2000’li yılların başında Atatürkçüler hayal ettikleri rafine „Türk – İslam Devleti“ oluşmuştu, sıra siyasi alana gelmişti. Bunun için de özel yetiştirilmiş kadroların başında, bu iş için yetiştirilmiş Erdoğan’nın başkanlığında AKP oluşturuldu. Yapılan ilk seçimlerde, yasalar engel olduğu için, Erdoğan milletvekili olamadı. Hemen Kasım Gülek’in partisi CHP devreye girdi, Siirt seçimlerini iptal etdildi, Anayasa’nın ilgili maddesi değiştirildi ve Erdoğan’ı Başbakan yapıldı. Böylece de Atatürkçülerin hayal ettiği Müslüman Türkiye’yi, Müslümanlar yönetiyordu.

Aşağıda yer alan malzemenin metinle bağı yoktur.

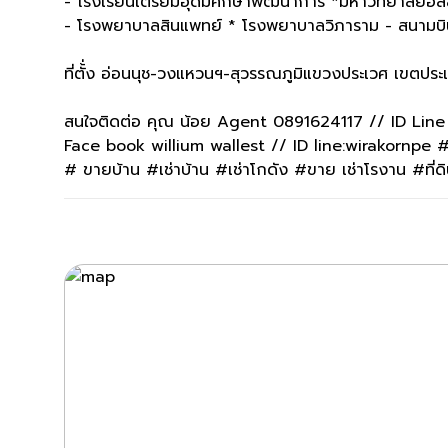
- โรงเรียนเตรียมอุดมศึกษาพัฒนาการ *มหาวิทยาลัยอัสส
- โรงพยาบาลสินแพทย์ * โรงพยาบาลวิภาราม - สนามบินส
ที่ตั้่ง อ่อนนุช-วงแหวนฯ-สุวรรณภูมิแขวงประเวศ เขตป
สนใจติดต่อ คุณ น้อย Agent 0891624117 // ID Lin
Face book willium wallest // ID line:wirakornpe
# ขายบ้าน #เช่าบ้าน #เช่าโกดัง #ขาย เช่าโรงาน #ที่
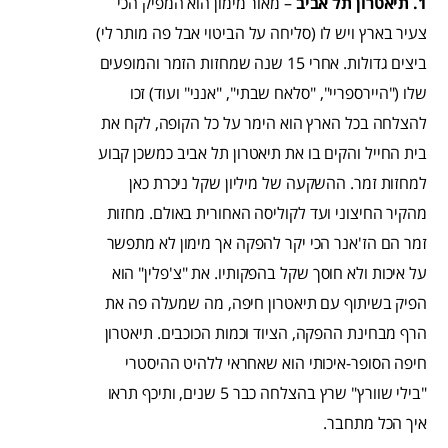
1. תיאטרון תל אביב
– מאור מימון הוא המפיק הכי
צעיר בארץ ויש לו (סליחה על הביטוי אבל פה מותר לי)
ביצים גדולות. אחרי 15 שנה שמחזות הזמר והמופעים
שלו ("היירספריי", "סלאח שבתי", "אנני" ועוד) זכו
להצלחה בכל הארץ הוא הימר על כל הקופה, לקח את
בית החייל והקים בו את תיאטרון תל אביב כמשכן קבוע
למחזות זמר. ההשקעה של מיליון שקל ניכרת כאן
מהקיר החיצוני ועד לקוליסה האחורית באולם. מחזות
זמר הם הז'אנר הכי יקר להפקה אך מימון לא מתפשר
על איכות ולא חוסך שקל בהפקותיו. את "צ'פלין" הוא
הפיק בשיתוף עם תיאטרון חיפה, מה שמעלה פה את
הרף מבחינת ההפקה, הציוד וכמות הכוכבים. תיאטרון
חיפה הסופר-איכותי הוא שאחראי ללהיט ההיסטרי
"בילי שוורץ" שרץ בהצלחה כבר 5 שנים, ותיכף תראו
איך הכל מתחבר.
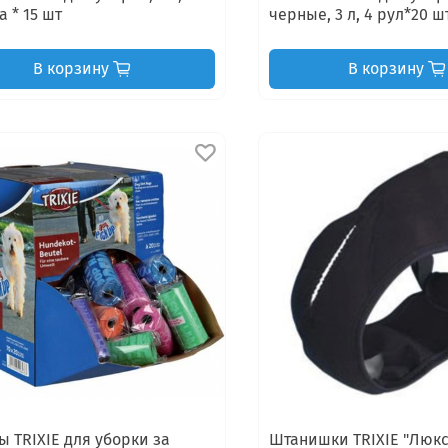
а * 15 шт
черные, 3 л, 4 рул*20 ш
В корзину
В корзину
ы TRIXIE для уборки за
Штанишки TRIXIE "Люкс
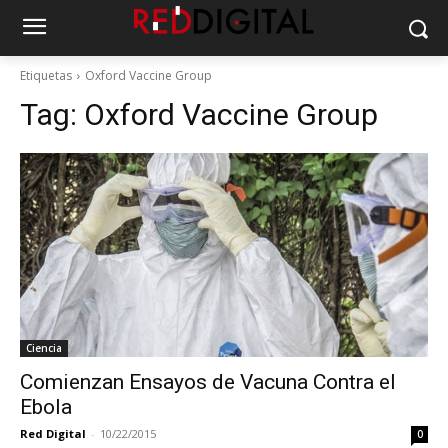
Etiquetas
Oxford Vaccine Group
Tag:
Oxford Vaccine Group
Ciencia
Comienzan Ensayos de Vacuna Contra el
Ebola
Red Digital
-
10/22/2015
0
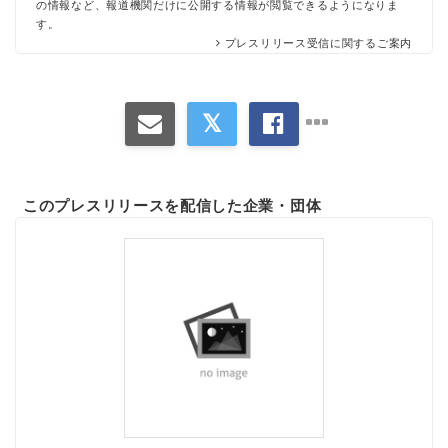
の情報など、報道機関だけに公開する情報が閲覧できるようになりま
す。
プレスリリース受信に関するご案内
このプレスリリースを配信した企業・団体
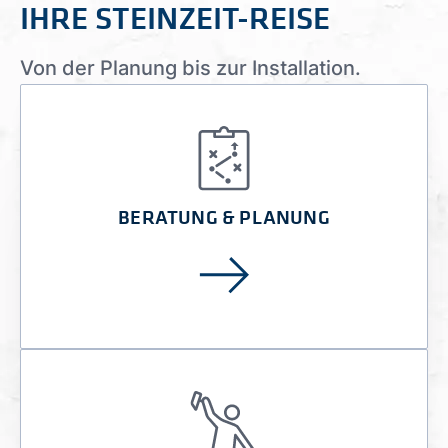
IHRE STEINZEIT-REISE
Von der Planung bis zur Installation.
BERATUNG & PLANUNG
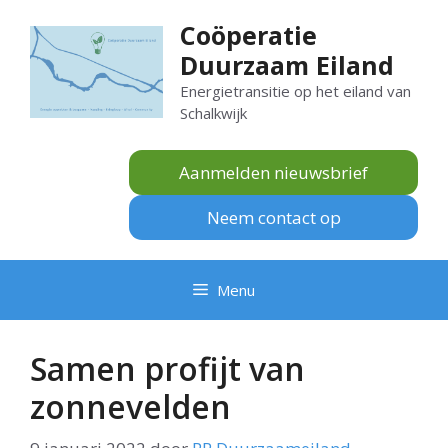
Ga
Coöperatie
naar
Duurzaam Eiland
de
inhoud
Energietransitie op het eiland van
Schalkwijk
Aanmelden nieuwsbrief
Neem contact op
Menu
Samen profijt van
zonnevelden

O gün Erdoğan’nın Başbakan olması için anayasa değişikliğine ses çıkarmayan CHP’liler, bugün Erdoğan’nın başkan olması için yapılan Anayasa değişikliğine karşı çıkıyorlar. CHP Anayasa’yı değiştirdi, Erdoğan’ı Başbakan yaptı, MHP karşı çıktı. Şimdi de MHP Anayasa’yı değiştirip Erdoğan’ı Başkan yapıyor, bu sefer de CHP karşı çıkıyor. Vay be…! ne siyaset ama…!
Günümüzdeki FETÖ devletini oluşturmak için 1923 yılından beri ülkeyi yönetenlerin tamamı olayın sorumlusudur. Hiç kimsenin başkalarını suçlamaya hakkı yoktur. Hele CHP’nin hiç yoktur. Çünkü FETÖ, CHP’nin icadıdır. Meclisteki kavgalar sadece seyircileri yanıltmak için çakma kavgalardır.
Günlük haberlerin yarısı FETÖ ile ilgili son 10 yılda askeri ve polis okullarına giren her 10 bin öğrenciden 9 binin FETÖ’cü olduğunu MİT belirlemiş ve bunların % 80’ni „Bylock“ kullanıcısı olduğu söyleniyor. Son 10 yılda TSK’ya girenlerin % 97’si FETÖ’cü. 2000 Yılında 2,1 milyon olan memur sayısı, 2016 yılında 3,1 milyona ulaşmış. Bunların önemli bir kesiminin FETÖ’cü olduğu da kesin. Üniversite giriş sınav soruları çalınmış. Memur sınav soruları çalınmış. Şu anda hapiste olan 4300 FETÖ’cü hakim ve savcının aldığı kararlarla, mağdur ettiği insanlar var. Özellikle devlet bankalarının FETÖ’cü iş adamları için, kredi kasalarını sonuna kadar açık tutarken, mağdur ettikleri ise diğer iş adamları. Devlet ihaleleri FETÖ’cü firmalara peşkeş çekilirken, mağdur edilenler ise diğer firmalar. Kısacası devlet yıllardan beri FETÖ’cülük yaparken, vatandaşın önemli bir kesimini de mağdur etmiş. Şimdi bu mağdurlar ne olacak ?
Devletin bütün kadrolarına akıl almaz hilelerle FETÖ’cüler yerleşirken MİT neredeydi?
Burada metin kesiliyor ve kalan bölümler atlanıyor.